The average wholesale cost of an American-made pair of shoes is $14, compared with about $6.25 for a foreign-made pair. That translates into an average retail price of about $30 per pair of domestic shoes, compared with less than $15 per pair of imported shoes, according to the Footwear Retailers of America, which opposes import quotas.

About 58.2 percent of shoes made in this country cost more than $10 wholesale, the ITC's report to the president said.

"This industry is clearly becoming less able to meet the increasing intensity of global competition," said ITC Chairwoman Paula Stern, explaining why the commission had reversed its opposition to quotas.
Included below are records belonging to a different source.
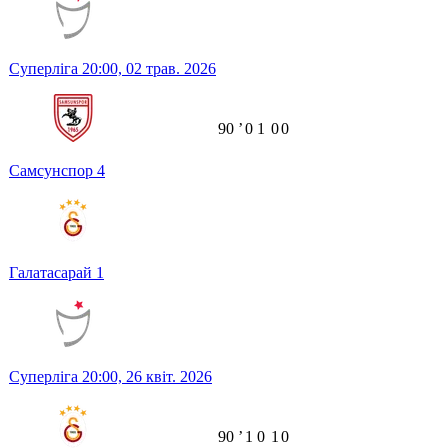
Суперліга
20:00,
02 трав. 2026
90
ʼ
0
1
0
0
Самсунспор
4
Галатасарай
1
Суперліга
20:00,
26 квіт. 2026
90
ʼ
1
0
1
0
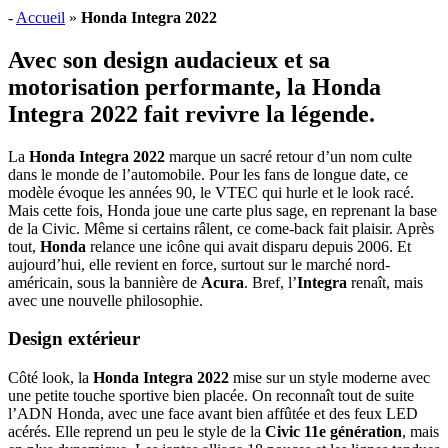
-
Accueil
»
Honda Integra 2022
Avec son design audacieux et sa
motorisation performante, la Honda
Integra 2022 fait revivre la légende.
La
Honda Integra 2022
marque un sacré retour d’un nom culte
dans le monde de l’automobile. Pour les fans de longue date, ce
modèle évoque les années 90, le VTEC qui hurle et le look racé.
Mais cette fois, Honda joue une carte plus sage, en reprenant la base
de la Civic. Même si certains râlent, ce come-back fait plaisir. Après
tout,
Honda
relance une icône qui avait disparu depuis 2006. Et
aujourd’hui, elle revient en force, surtout sur le marché nord-
américain, sous la bannière de
Acura
. Bref, l’
Integra
renaît, mais
avec une nouvelle philosophie.
Design extérieur
Côté look, la
Honda Integra 2022
mise sur un style moderne avec
une petite touche sportive bien placée. On reconnaît tout de suite
l’ADN Honda, avec une face avant bien affûtée et des feux LED
acérés. Elle reprend un peu le style de la
Civic 11e génération
, mais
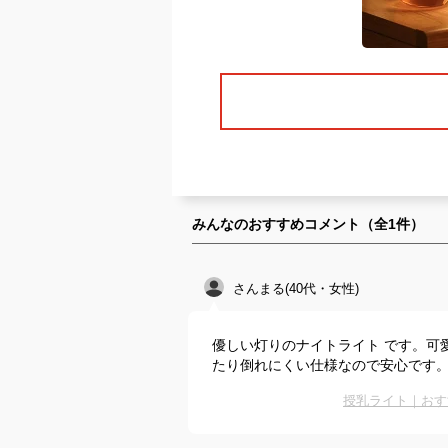
みんなのおすすめコメント（全
1
件）
さんまる(40代・女性)
優しい灯りのナイトライト です。可
たり倒れにくい仕様なので安心です
授乳ライト｜おす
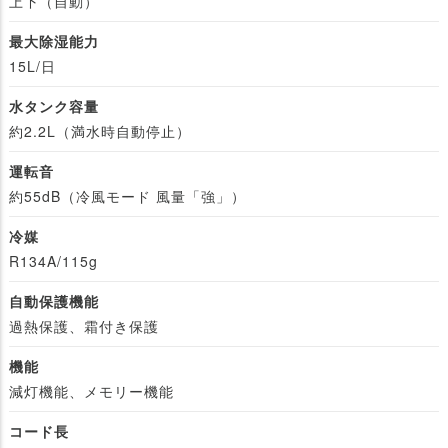
上下（自動）
最大除湿能力
15L/日
水タンク容量
約2.2L（満水時自動停止）
運転音
約55dB（冷風モード 風量「強」）
冷媒
R134A/115g
自動保護機能
過熱保護、霜付き保護
機能
減灯機能、メモリー機能
コード長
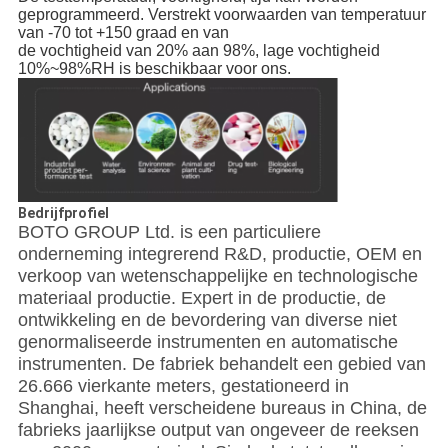
geprogrammeerd. Verstrekt voorwaarden van temperatuur
van -70 tot +150 graad en van
de vochtigheid van 20% aan 98%, lage vochtigheid
10%~98%RH is beschikbaar voor ons.
Bedrijfprofiel
BOTO GROUP Ltd. is een particuliere
onderneming integrerend R&D, productie, OEM en
verkoop van wetenschappelijke en technologische
materiaal productie. Expert in de productie, de
ontwikkeling en de bevordering van diverse niet
genormaliseerde instrumenten en automatische
instrumenten. De fabriek behandelt een gebied van
26.666 vierkante meters, gestationeerd in
Shanghai, heeft verscheidene bureaus in China, de
fabrieks jaarlijkse output van ongeveer de reeksen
"Domestic shoes are higher-priced shoes," said Peter Mangione, president of the Footwear Retailers of America, which represents chain shoe stores such as Fayva, Kinney, Sears and Thom McAn. The group claims to represent about 20,000 shoe outlets, selling about half the shoes in the country -- at an average price of $15 or less per pair.

The footwear retailers, which include some manufacturers, oppose shoe import quotas, arguing that they would hurt low-income consumers while boosting profits for U.S. shoe manufacturers. The domestic industry "can make shoes, but my customers can't buy them," Mangione said.

U.S. shoe manufacturers have become major importers themselves, accounting for 30 percent of total imports in 1984, the ITC said.

Genesco Inc., one of the nation's largest shoe manufacturers, said it was neutral on the quota issue because it is such a big importer. Genesco's strategy is to import low-priced shoes and produce only higher-priced shoes, a spokesman said. So the firm makes Johnston & Murphy men's shoes ranging from $135 to $185 a pair, women's shoes at $100 to $150 a pair, and "moderate-priced" boots at $100 to $150 a pair.